If you were into Super Stardust HD on the Vita, you’ll probably adore Resogun, another shoot-em-up from developer Housemarque. Here, they’ve opted for a side-scroller, only with the levels folded around until the ends touch, letting you roll backwards or forwards without restrictions. The object of the game is to free and save tiny retro-stick-figure humans, powering up your ship and executing special attacks that include a kind of battle-ram maneuver that lets you arrow through waves of enemies, annihilating them without destroying yourself.

As Housemarque explained during the review event demonstration, one of the twists, since the levels are transparently cylindrical, is that you can see what’s going on on the other side of the level, forcing you to pay attention to keep tabs on what the enemy’s up to over yonder.

killzone-shadow-fall

Guerilla Games

And finally, Killzone Shadow Fall is grim, grim stuff — no surprise — but boy is it a looker, packing its dystopian Blade Runner-like vistas with buildings and more buildings and towering waterfalls and skyboxes that no longer feel like Truman Show skyboxes.

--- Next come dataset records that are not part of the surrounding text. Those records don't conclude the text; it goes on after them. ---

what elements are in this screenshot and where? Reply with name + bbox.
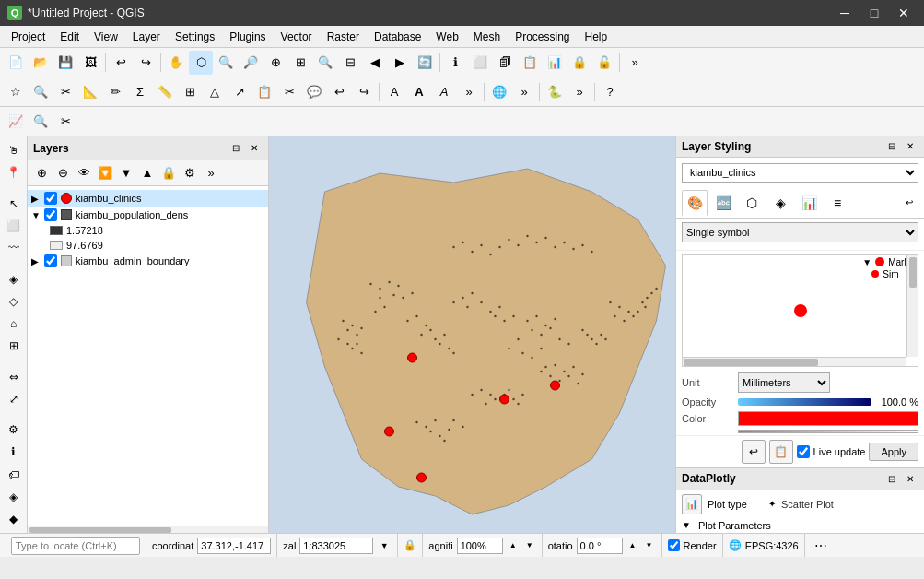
save-as-btn[interactable]: 🖼 [78, 51, 102, 75]
layer-item-clinics[interactable]: ▶ kiambu_clinics [28, 190, 268, 207]
filter2-btn[interactable]: ⚙ [180, 163, 200, 183]
python-btn[interactable]: 🐍 [543, 80, 567, 104]
zoom-in-btn[interactable]: 🔍 [214, 51, 238, 75]
menu-mesh[interactable]: Mesh [466, 29, 508, 45]
label-A3-btn[interactable]: A [432, 80, 456, 104]
menu-raster[interactable]: Raster [320, 29, 367, 45]
grid-btn[interactable]: ⊞ [178, 80, 202, 104]
search-btn[interactable]: 🔍 [29, 80, 53, 104]
undo2-btn[interactable]: ↩ [327, 80, 351, 104]
select-feature-btn[interactable]: ⬜ [468, 51, 492, 75]
open-table-btn[interactable]: 📋 [518, 51, 542, 75]
menu-plugins[interactable]: Plugins [222, 29, 273, 45]
scroll-thumb-v[interactable] [909, 257, 917, 288]
layer-item-population[interactable]: ▼ kiambu_population_dens [28, 207, 268, 223]
more-layers-btn[interactable]: » [201, 163, 221, 183]
cube-btn[interactable]: ◈ [3, 269, 25, 290]
copy-style-btn[interactable]: 📋 [769, 440, 793, 464]
cut-btn[interactable]: ✂ [53, 80, 77, 104]
save-project-btn[interactable]: 💾 [53, 51, 77, 75]
layers-close-btn[interactable]: ✕ [246, 140, 263, 157]
measure-btn[interactable]: 📐 [78, 80, 102, 104]
locate-input[interactable] [11, 537, 140, 555]
styling-tab-label[interactable]: 🔤 [710, 190, 736, 216]
render-checkbox[interactable] [668, 539, 680, 551]
help-btn[interactable]: ? [598, 80, 622, 104]
horiz-scroll-thumb[interactable] [29, 527, 171, 533]
more-tools-btn[interactable]: » [623, 51, 647, 75]
menu-vector[interactable]: Vector [274, 29, 320, 45]
expand-clinics[interactable]: ▶ [31, 194, 42, 204]
search3-btn[interactable]: 🔍 [29, 110, 53, 134]
lock-layer-btn[interactable]: 🔒 [158, 163, 179, 183]
resize-btn[interactable]: ⤢ [3, 389, 25, 409]
live-update-checkbox[interactable] [797, 445, 810, 458]
chart-btn[interactable]: 📈 [4, 110, 28, 134]
styling-tab-color[interactable]: 🎨 [682, 190, 708, 216]
cube2-btn[interactable]: ◇ [3, 291, 25, 312]
scale-dropdown-btn[interactable]: ▼ [377, 538, 392, 554]
new-project-btn[interactable]: 📄 [4, 51, 28, 75]
layers-scroll[interactable] [28, 526, 268, 533]
minimize-button[interactable]: ─ [832, 0, 858, 26]
rotation-up-btn[interactable]: ▲ [626, 541, 639, 550]
magnify-input[interactable] [457, 538, 503, 554]
menu-view[interactable]: View [87, 29, 125, 45]
zoom-prev-btn[interactable]: ◀ [363, 51, 387, 75]
digitize-btn[interactable]: ☆ [4, 80, 28, 104]
menu-help[interactable]: Help [578, 29, 615, 45]
apply-button[interactable]: Apply [869, 443, 918, 461]
more-status-btn[interactable]: ⋯ [811, 536, 831, 556]
styling-tab-diagram[interactable]: 📊 [796, 190, 822, 216]
globe-btn[interactable]: 🌐 [487, 80, 511, 104]
menu-settings[interactable]: Settings [168, 29, 222, 45]
menu-layer[interactable]: Layer [125, 29, 168, 45]
remove-layer-btn[interactable]: ⊖ [53, 163, 73, 183]
edit-btn[interactable]: ✏ [103, 80, 127, 104]
filter-btn[interactable]: 🔽 [95, 163, 115, 183]
menu-web[interactable]: Web [428, 29, 465, 45]
lock-btn[interactable]: 🔒 [567, 51, 591, 75]
diamond-btn[interactable]: ◆ [3, 509, 25, 529]
rotation-input[interactable] [577, 538, 623, 554]
shape2-btn[interactable]: ◈ [3, 487, 25, 507]
scale-input[interactable] [299, 538, 373, 554]
history-btn[interactable]: ↩ [742, 440, 766, 464]
stat-summary-btn[interactable]: 📊 [543, 51, 567, 75]
checkbox-population[interactable] [44, 208, 57, 221]
preview-scroll-v[interactable] [906, 255, 918, 357]
unit-dropdown[interactable]: Millimeters [738, 372, 830, 393]
undo-btn[interactable]: ↩ [109, 51, 133, 75]
touch-btn[interactable]: 🖱 [3, 140, 25, 160]
magnify-down-btn[interactable]: ▼ [523, 541, 536, 550]
menu-processing[interactable]: Processing [508, 29, 577, 45]
grid2-btn[interactable]: ⊞ [3, 336, 25, 356]
open-project-btn[interactable]: 📂 [29, 51, 53, 75]
scissors-btn[interactable]: ✂ [277, 80, 301, 104]
expand-btn[interactable]: ▼ [116, 163, 136, 183]
more-label-btn[interactable]: » [457, 80, 481, 104]
zoom-layer-btn[interactable]: 🔍 [313, 51, 337, 75]
cut3-btn[interactable]: ✂ [53, 110, 77, 134]
epsg-value[interactable]: EPSG:4326 [745, 540, 799, 551]
layer-item-boundary[interactable]: ▶ kiambu_admin_boundary [28, 253, 268, 269]
expand-population[interactable]: ▼ [31, 210, 42, 220]
more-python-btn[interactable]: » [567, 80, 591, 104]
copy-btn[interactable]: 📋 [252, 80, 276, 104]
styling-tab-3d[interactable]: ◈ [767, 190, 793, 216]
info-btn[interactable]: ℹ [3, 442, 25, 462]
styling-undo-btn[interactable]: ↩ [900, 194, 918, 212]
ruler-btn[interactable]: 📏 [153, 80, 177, 104]
dp-expand-icon[interactable]: ▼ [682, 520, 691, 530]
add-layer-btn[interactable]: ⊕ [31, 163, 52, 183]
zoom-next-btn[interactable]: ▶ [388, 51, 412, 75]
styling-layer-dropdown[interactable]: kiambu_clinics [682, 163, 918, 183]
more-globe-btn[interactable]: » [512, 80, 536, 104]
pan-to-selection-btn[interactable]: ⬡ [189, 51, 213, 75]
label-A2-btn[interactable]: A [407, 80, 431, 104]
collapse-btn[interactable]: ▲ [137, 163, 158, 183]
deselect-btn[interactable]: 🗐 [493, 51, 517, 75]
magnify-up-btn[interactable]: ▲ [507, 541, 520, 550]
rotation-down-btn[interactable]: ▼ [643, 541, 656, 550]
text-btn[interactable]: 💬 [302, 80, 326, 104]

As I played through the solo campaign, the game reminded me increasingly of Dishonored, offering ever-widening paths to complete a mission, choosing stealthy or confrontational approaches and dealing with objectives in the order preferred. I can’t vouch for this one unreservedly yet, given how much more of the game there is to see, but it’s a lock for my library.

Sidebar: Game installs are now both compartmentalized and prioritized, allowing you to access different play modes, say the multiplayer facet of a game, without waiting as the single-player component silently stream-loads off the Blu-ray disc in the background. This double-dipping feature never slowed any of the games I tried, though even if had it, the install only occurs once.

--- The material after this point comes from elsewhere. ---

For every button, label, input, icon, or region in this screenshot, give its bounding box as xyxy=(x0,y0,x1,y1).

That said, disc loading did occasionally cause the PS4′s interface to freeze for several seconds, which may be an argument for eschewing discs and going with direct downloads, since all of these games are obtainable directly through the PlayStation Store (the downside: Sony’s doesn’t support external USB hard drives, meaning you’ll have to upgrade the internal storage if you think you’ll fill that 409GB of accessible space quickly).

The Missing Features

Like Microsoft’s Xbox One, Sony’s PS4 launches with a day-one patch that wasn’t available during the review period. That means most have only seen the new PlayStation Store or online multiplayer or “Share” button functionality in demos.

What you’re not reading about here is considerable, in other words: all of the online features, the revamped PlayStation Network, the new sharing feature, all the new versions of otherwise familiar media apps and the system’s appeal as a multimedia consumption hub, the PS Vita Remote Play link — both on a high-speed LAN or through the cloud (I can say every developer I spoke with warned of latency issues with the latter) and Sony’s new, complementary PlayStation App that lets you control or interact with PS4 games or software using an iOS or Android smartphone or tablet (effectively enabling Wii U-like second-screen gameplay). I’ll circle back in a day or two, once I’ve had time to better absorb and assess the online experience.